How Efficient is Basketball?

Basketball

NBA

Basketball has a lot of close games, but how often do good teams need to come from behind to win?

Author

Rich Bingham

Published

Jun 2025

Frequent Scoring, Close Games

Basketball is one of the youngest widely played team sports in the world. Over its short history it has grown from its roots in the YMCA to global popularity, with even derivative forms being played as Olympic competition. There have been several developments that have reformed the game, such as the introduction of the shot clock, the three point line and liberalisation of the rules regarding dunking. A feature practically unique to basketball however is the common occurrence of high-scoring, but still close, games. In a game both teams often score more than 100 points each while the final winning margin will be less than 3 points, meaning that the outcome could have been reversed by one more scoring event. Between the 2016-17 and the 2024-25 season, both teams scored more than 100 in 65% of the 10,740 games played. 18% of these high-scoring games finished within 3 points. Last-gasp winners exist in many sports, but not many of these last-gasp winners are only the last of (on average) 116 equivalent events.

While similar scoring dynamics are present in games like tennis or badminton, in those sports the aim is to reach a certain point total, rather than scoring the most points within a given time period.
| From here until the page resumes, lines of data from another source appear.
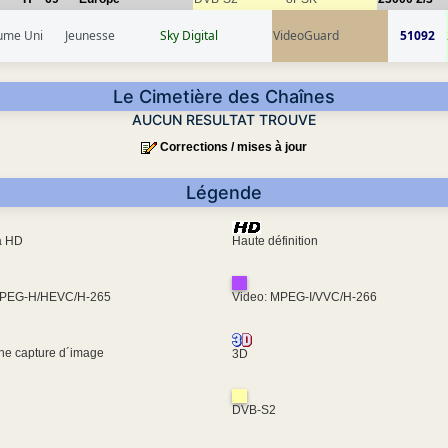
ume Uni
Jeunesse
Sky Digital
VideoGuard
51092
Le Cimetière des Chaînes
AUCUN RESULTAT TROUVE
Corrections / mises à jour
Légende
ra HD
Haute définition
MPEG-H/HEVC/H-265
Video: MPEG-I/VVC/H-266
une capture d´image
3D
DVB-S2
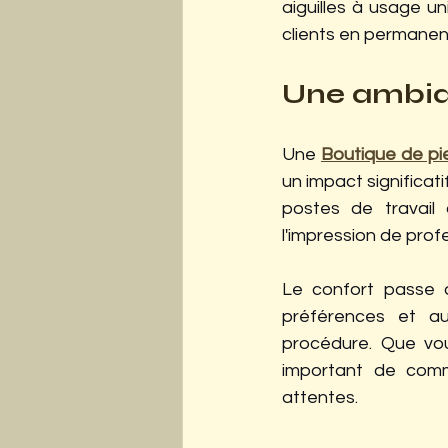
aiguilles à usage u
clients en permanen
Une ambia
Une
Boutique de pi
un impact significat
postes de travail
l'impression de prof
Le confort passe a
préférences et au
procédure. Que vous
important de commu
attentes.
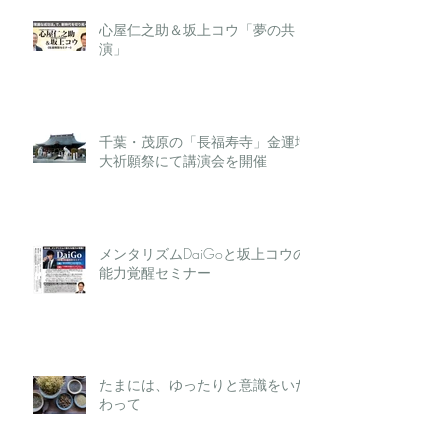
心屋仁之助＆坂上コウ「夢の共
演」
千葉・茂原の「長福寿寺」金運増
大祈願祭にて講演会を開催
メンタリズムDaiGoと坂上コウの
能力覚醒セミナー
たまには、ゆったりと意識をいた
わって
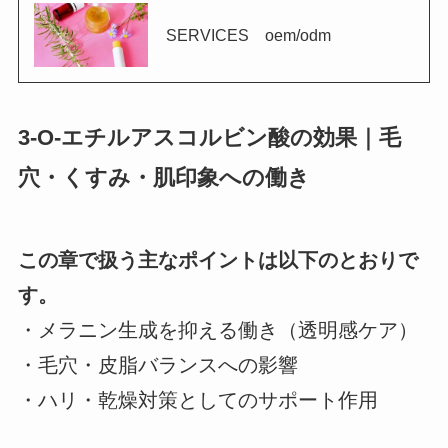
SERVICES oem/odm
3-O-エチルアスコルビン酸の効果｜毛
穴・くすみ・肌印象への働き
この章で扱う主なポイントは以下のとおりで
す。
・メラニン生成を抑える働き（透明感ケア）
・毛穴・皮脂バランスへの影響
・ハリ・乾燥対策としてのサポート作用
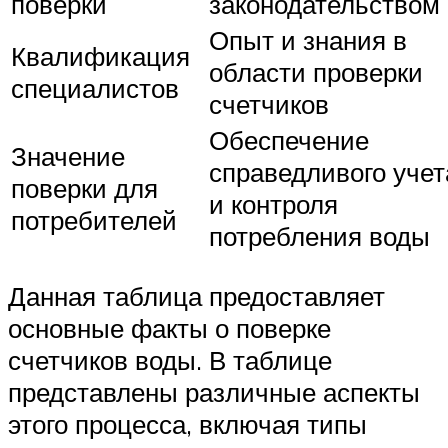
поверки
законодательством
Опыт и знания в
Квалификация
области проверки
специалистов
счетчиков
Обеспечение
Значение
справедливого учет
поверки для
и контроля
потребителей
потребления воды
Данная таблица предоставляет
основные факты о поверке
счетчиков воды. В таблице
представлены различные аспекты
этого процесса, включая типы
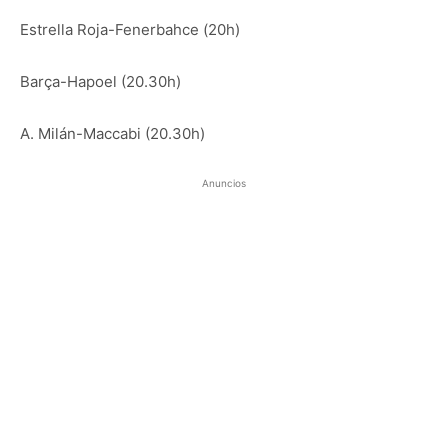
Estrella Roja-Fenerbahce (20h)
Barça-Hapoel (20.30h)
A. Milán-Maccabi (20.30h)
Anuncios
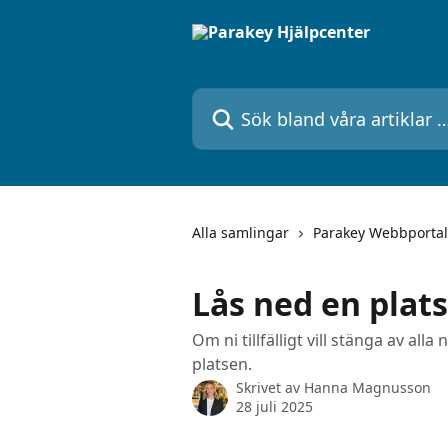
Hoppa till huvudinnehåll
Sök bland våra artiklar …
Alla samlingar
Parakey Webbportal
Lås ned en plats 
Om ni tillfälligt vill stänga av al
platsen.
Skrivet av
Hanna Magnusson
28 juli 2025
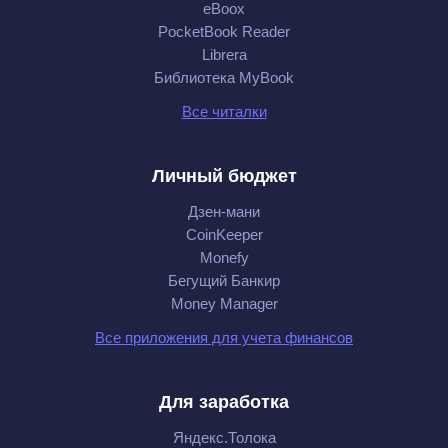
eBoox
PocketBook Reader
Librera
Библиотека MyBook
Все читалки
Личный бюджет
Дзен-мани
CoinKeeper
Monefy
Бегущий Банкир
Money Manager
Все приложения для учета финансов
Для заработка
Яндекс.Толока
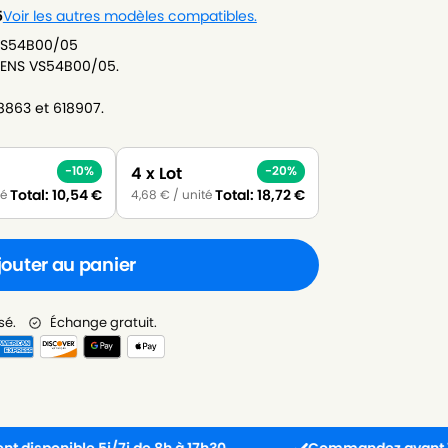
5
Voir les autres modèles compatibles.
 VS54B00/05
EMENS VS54B00/05.
78863 et 618907.
4 x Lot
-10%
-20%
Total:
10,54
€
Total:
18,72
€
té
4,68
€
/ unité
jouter au panier
sé.
Échange gratuit.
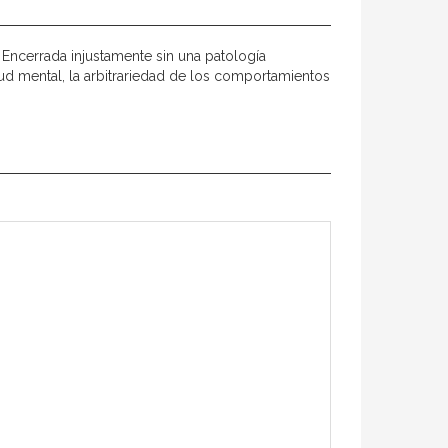
 Encerrada injustamente sin una patología
ud mental, la arbitrariedad de los comportamientos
Rugby matches can have the similar turnarounds, but the number of scoring events is much lower. Time-limited close games certainly lead to exciting contests.

This dynamic does suggest that the game is sometimes won by whichever team scores last. Given the rapid turnovers of possessions in a basketball game, could the outcome be a 50/50 coin toss? Obviously this is an oversimplification, as some teams can win games consistently, with the Golden State Warriors & the Boston Celtics both consistently producing high winning percentages in recent years. In close games, the final seconds of game time can often be extended by breaks in play such as timeouts and the efficient use of this ‘clock control’ is often cited as a key factor in successful teams.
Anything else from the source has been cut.